El Señor nos llama a participar activamente en la construcción de una sociedad mejor, pero nuestras armas tienen que ser legítimas; hemos de renunciar al mercadeo y a la estrategia del asalto al poder.
El candidato termina la exposición de su programa electoral. Uno de los asistentes al acto, celebrado en el local de una iglesia, se levanta, ora y termina diciendo:
–Le declaramos alcalde de la ciudad.
Y a esta declaración sigue una lista de peticiones en favor de la comunidad evangélica. Me lo cuentan y no me lo puedo creer.
Es, sin duda, una nueva forma de hacer política que se extiende entre algunos creyentes, ornada de una liturgia que parece bíblica, pero tiene mucho de mundana. En primer lugar, liquida todo el proceso electoral: hace irrelevante el camino por el que cada ciudadano lee los distintos programas, reflexiona y toma una decisión responsable; ¿para qué, si ya el profeta ha declarado el resultado con la elección del candidato?
Claro, esto tiene un inconveniente: ¿Qué pasa si otros hermanos de la misma ciudad se reúnen con otro candidato y deciden igualmente declararle alcalde? ¡Vaya problema para el Señor!

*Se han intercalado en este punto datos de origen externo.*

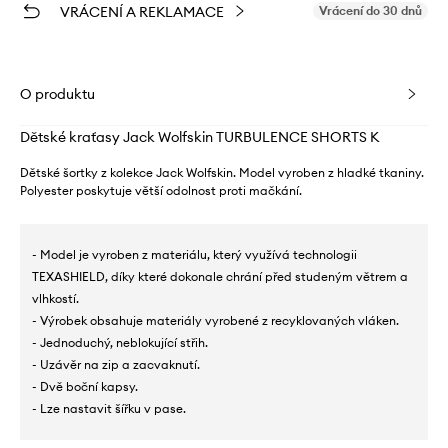
VRÁCENÍ A REKLAMACE
Vrácení do 30 dnů
O produktu
Dětské kraťasy Jack Wolfskin TURBULENCE SHORTS K
Dětské šortky z kolekce Jack Wolfskin. Model vyroben z hladké tkaniny.
Polyester poskytuje větší odolnost proti mačkání.
- Model je vyroben z materiálu, který využívá technologii
TEXASHIELD, díky které dokonale chrání před studeným větrem a
vlhkostí.
- Výrobek obsahuje materiály vyrobené z recyklovaných vláken.
- Jednoduchý, neblokující střih.
- Uzávěr na zip a zacvaknutí.
- Dvě boční kapsy.
- Lze nastavit šířku v pase.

Y otro potencial inconveniente: ¿Qué sucede si el electorado, en su contumaz ceguera, decide escoger a otro? ¿Cómo resolvemos esto, si nuestro candidato ya estaba declarado alcalde? Me temo que acabaríamos en los mismos ingeniosos requiebros teológicos de los testigos de Jehová cuando se ven obligados a explicar por qué no ha venido el fin del mundo en ninguna de las sucesivas fechas que han ido profetizando.
La “declaración” citada es una forma espuria –y definitivamente corrompida– de implementar el contrato social: “Señor candidato: nosotros le declaramos alcalde y a cambio usted se compromete con lo que le reclamamos”. La declaración así realizada tiene aspecto de liturgia espiritual, pero es un acto puramente mundano de verdadero mercadeo –aunque los beneficios reclamados parezcan legítimos–.

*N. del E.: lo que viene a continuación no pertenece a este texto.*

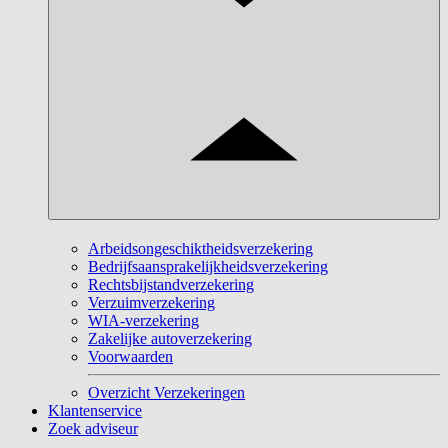
Arbeidsongeschiktheidsverzekering
Bedrijfsaansprakelijkheidsverzekering
Rechtsbijstandverzekering
Verzuimverzekering
WIA-verzekering
Zakelijke autoverzekering
Voorwaarden
Overzicht Verzekeringen
Klantenservice
Zoek adviseur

Lo que más me preocupa es la imagen pública que la sociedad adquiere así de nosotros: Éstos van de espirituales, pero en el fondo son como los demás, también juegan al “¿qué hay de lo mío?”.
No tengo duda de que el Señor nos llama a sanar a las naciones, no sólo a las personas, y nos llama a participar activamente en la construcción de una sociedad mejor, pero nuestras armas tienen que ser legítimas1; hemos de renunciar al mercadeo y a la estrategia del asalto al poder.
Para dirigirnos a la sociedad y a sus gobernantes hay que perder todo tipo de complejos de minoría, de anormalidad, etc. Pero hay que presentarse con coherencia, con fidelidad a lo que somos. Hay que prepararse con seriedad. Detrás de estrategias como la citada hay escasa reflexión bíblica y sobrada candidez.
Hay que recuperar el espíritu de Berea2: una estrategia espiritual puede sernos traída por el más reconocido predicador o profeta, pero no hemos de darle valor alguno hasta pasarlo concienzudamente por la criba de las Escrituras. Para lanzarnos ahí fuera, a la conquista de las naciones, no hay que ir muy lejos; hay que empezar por lo fundamental: volver a nuestras raíces, estudiar la Biblia con rigor, porque desde ella se levantaron todos los grandes pensadores y políticos protestantes que cambiaron Europa y América. Si leyésemos la Biblia con paciencia y rigor, la Palabra no nos dejaría caer en conductas irreflexivas como las citadas, y ganaríamos en credibilidad y eficacia en la conquista de la verdadera transformación social. Pero de eso hablaremos otro día.